The cast of Cafeteria, sans mashed potatoes.

Founded three years ago by five Swarthmore graduates, Pig Iron Theatre Company has been kicking around in various cities, developing pieces during summer residencies at Swarthmore and in rented spaces in New York, and performing them in off-off-Broadway venues and at the Edinburgh Fringe Festival, when the members were not off honing their skills in various schools and theater companies (the San Francisco Mime Troupe, the Theatre de Jeune Lune, the Thetre du Soleil, and, notably, the Ecole Jacques Lecoq in Paris).

Now, after their new piece Cafeteria has a brief run at the first Philadelphia Fringe Festival next month, Pig Iron comes home to Philadelphia for its first full resident season (at a location to be determined).
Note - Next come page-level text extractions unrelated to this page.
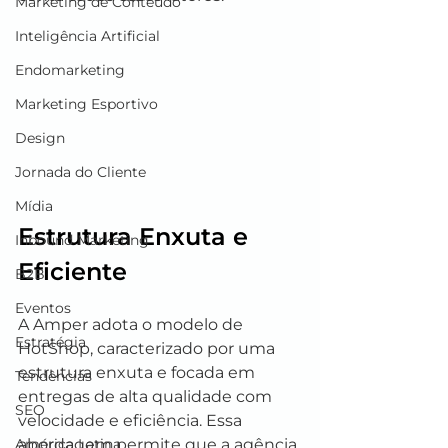
Marketing de Conteúdo
Inteligência Artificial
Endomarketing
Marketing Esportivo
Design
Jornada do Cliente
Mídia
Estrutura Enxuta e 
Inbound Marketing
Eficiente
B2B
Eventos
A Amper adota o modelo de 
Estratégia
HotShop, caracterizado por uma 
estrutura enxuta e focada em 
Tendências
entregas de alta qualidade com 
SEO
velocidade e eficiência. Essa 
abordagem permite que a agência 
América Latina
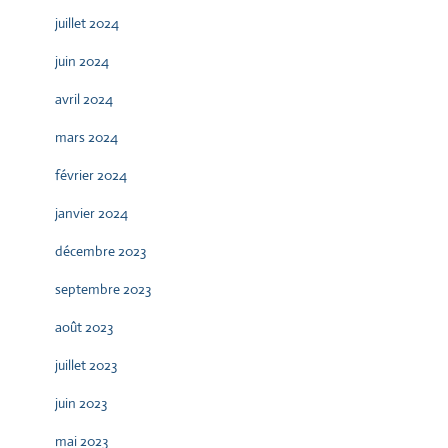
juillet 2024
juin 2024
avril 2024
mars 2024
février 2024
janvier 2024
décembre 2023
septembre 2023
août 2023
juillet 2023
juin 2023
mai 2023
Cafeteria will give you a good idea of Pig Iron's singular vision and their noteworthy talents. Nothing much happens in the 85 wordless minutes of the piece, created by founding director Dan Rothenberg and three of the company's founding actors (the fourth has gone off to start her doctoral work in theater). Three cafeteria workers (Gabriel Quinn Bauriedel, Solveig Holum and Dito van Reigersberg) pop in and out of hatches and cafeteria lines, start in horror at the sight of the audience, and then gather enough courage to spoon-feed some mashed potatoes to an audience member; a teenage thug (Bauriedel) terrorizes a young woman (Holum) with, among other things, mashed potatoes; three shiny-haired figures in black suits toting black attache cases explore the world of the cafeteria (gluing their forks to their foreheads with mashed potatoes in the process); an elderly couple shuffle on for a distracted meal together.

Pig Iron's last group piece, Dig or Fly (which I saw last year in Edinburgh), was heavy on text and heavy on ideas, juxtaposing the 19th-century archaeologist Heinrich Schliemann getting lost in the ruins of Crete with Daedalus building the labyrinth, Amelia Earhart on her last flight and Icarus using his wings for the first and last time.

Like Dig or Fly, Cafeteria uses its environment (created here by Jeffrey Sugg) brilliantly, and creates images that stay with you: the young woman shedding her backpack, smearing her face with mashed potatoes and disappearing through the hatch in some inexplicable act of transcendence; the three figures in black scaling the upturned cafeteria table and sliding backwards down its incline in a snowstorm of confetti; a cleaning woman slowly clearing the stage of a corpse with a shop vac; and -- the most beautiful image of all -- a gondolier figure (van Reigersberg) gliding on stage in roller skates and serenading the elderly woman with an exquisite Italian art song into his gondola (and into death?).

Unlike Dig or Fly, Cafeteria doesn't rest on its intellectual conceit, and asks you instead to surrender to its imagery rather than grapple with its layers of meaning.

Or does it? The piece ends with a flurry of nattering insect life, as wraith-like puppet bugs (created by Jun Iseyama) take over the cafeteria, and with a final image, seen through the cafeteria hatch, of a chrysalis slowly twirling in space. Death, decay and rebirth? The circle of life? Reading backwards from this image, the whole theater piece takes on more meanings than we had understood it to have -- perhaps a dramatized cycle of birth, youth, maturity, decline and death.

The images, always beautiful, now, in retrospect, seem meaningful; and the meanings are, well, a bit banal. Better for Pig Iron to leave the meanings to more heady pieces like Dig or Fly and, in Cafeteria, to do what it does best: move through space to music, creating images that continue to haunt long after the piece is over.